** Task requirements **
Locate the string "balíme" in the records below. Copy every line where it occurs.

### Given records ###

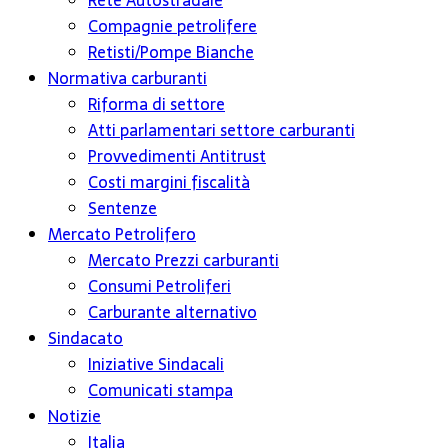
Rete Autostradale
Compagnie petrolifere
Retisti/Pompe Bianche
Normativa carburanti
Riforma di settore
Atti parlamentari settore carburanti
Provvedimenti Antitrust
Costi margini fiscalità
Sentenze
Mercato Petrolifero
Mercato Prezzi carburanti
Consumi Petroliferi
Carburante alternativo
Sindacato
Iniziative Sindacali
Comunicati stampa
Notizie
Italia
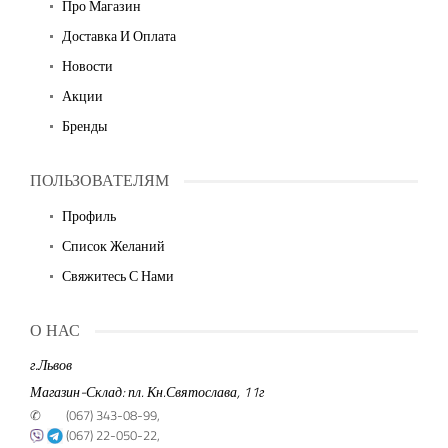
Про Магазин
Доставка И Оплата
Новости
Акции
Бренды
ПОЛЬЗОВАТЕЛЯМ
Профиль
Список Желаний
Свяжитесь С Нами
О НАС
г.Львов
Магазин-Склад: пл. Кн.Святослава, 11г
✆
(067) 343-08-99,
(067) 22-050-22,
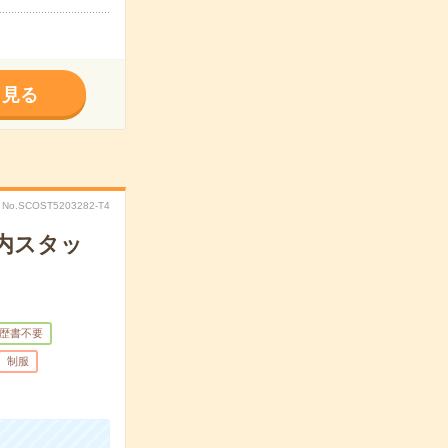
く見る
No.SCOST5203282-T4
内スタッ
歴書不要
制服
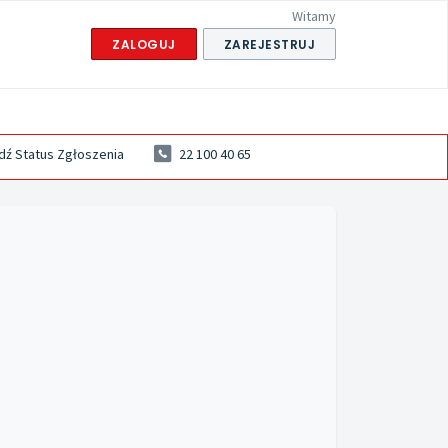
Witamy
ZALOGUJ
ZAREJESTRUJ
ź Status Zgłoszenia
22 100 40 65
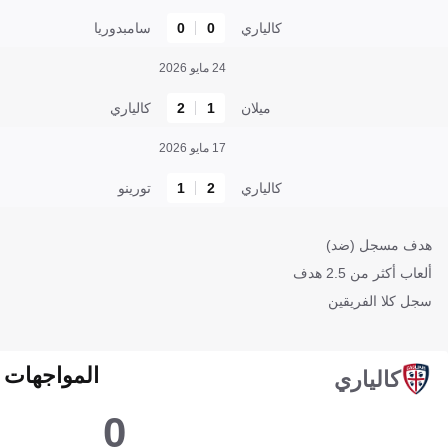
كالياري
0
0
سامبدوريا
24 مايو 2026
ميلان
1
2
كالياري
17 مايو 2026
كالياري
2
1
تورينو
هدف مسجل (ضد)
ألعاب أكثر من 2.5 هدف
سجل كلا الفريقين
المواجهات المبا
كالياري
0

###
### Given records ###

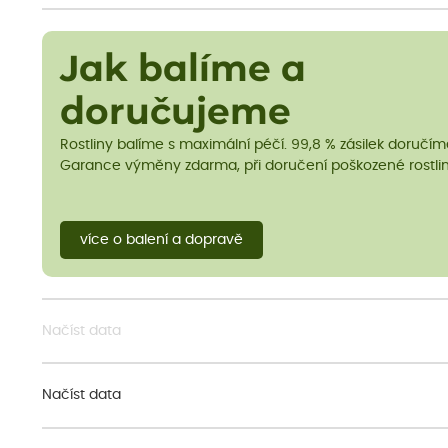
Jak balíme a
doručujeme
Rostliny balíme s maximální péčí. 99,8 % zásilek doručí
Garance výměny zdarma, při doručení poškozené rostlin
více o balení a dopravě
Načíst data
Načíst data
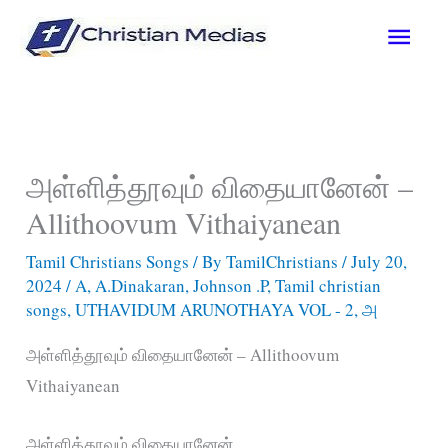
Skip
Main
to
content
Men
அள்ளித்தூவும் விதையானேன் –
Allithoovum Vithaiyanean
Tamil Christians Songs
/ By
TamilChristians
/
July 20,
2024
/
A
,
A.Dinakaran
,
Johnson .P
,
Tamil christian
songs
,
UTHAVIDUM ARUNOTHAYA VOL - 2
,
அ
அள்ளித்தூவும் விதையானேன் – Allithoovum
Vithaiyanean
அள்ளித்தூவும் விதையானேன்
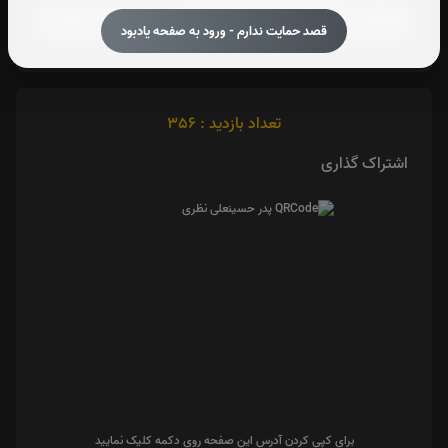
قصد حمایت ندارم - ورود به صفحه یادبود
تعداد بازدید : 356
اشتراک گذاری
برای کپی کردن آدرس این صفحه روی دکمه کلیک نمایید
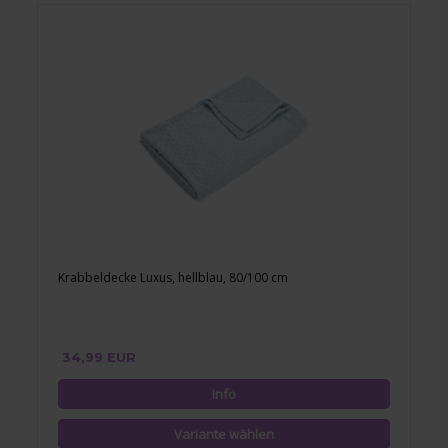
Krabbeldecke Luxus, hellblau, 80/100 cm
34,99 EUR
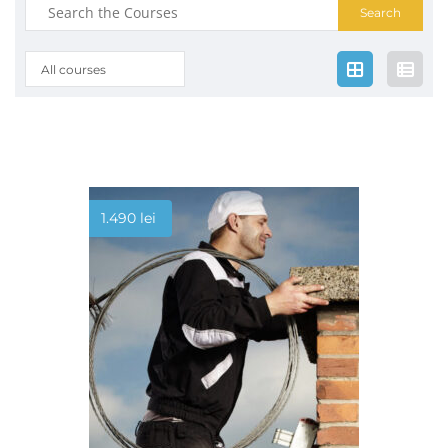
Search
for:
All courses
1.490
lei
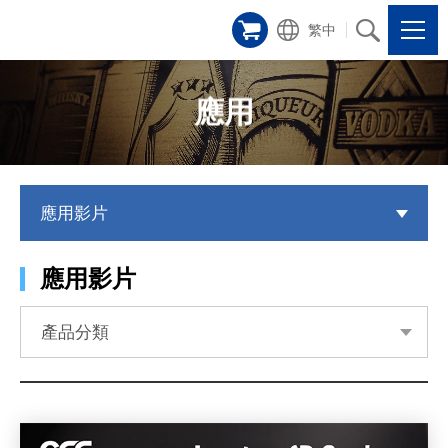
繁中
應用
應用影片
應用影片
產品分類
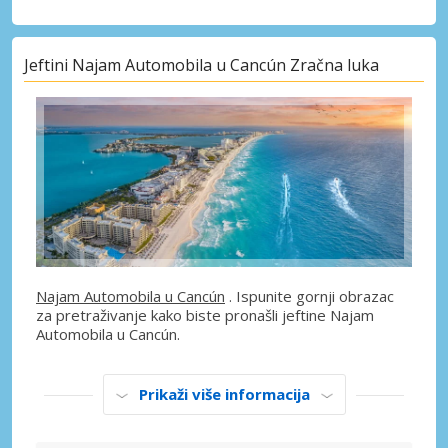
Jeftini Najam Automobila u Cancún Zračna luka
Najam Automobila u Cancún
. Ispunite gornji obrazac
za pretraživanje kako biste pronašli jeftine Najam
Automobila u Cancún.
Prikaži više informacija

###

** Written reply **
Jak balíme a
Rostliny balíme s maximální péčí. 99,8 % zásilek doručí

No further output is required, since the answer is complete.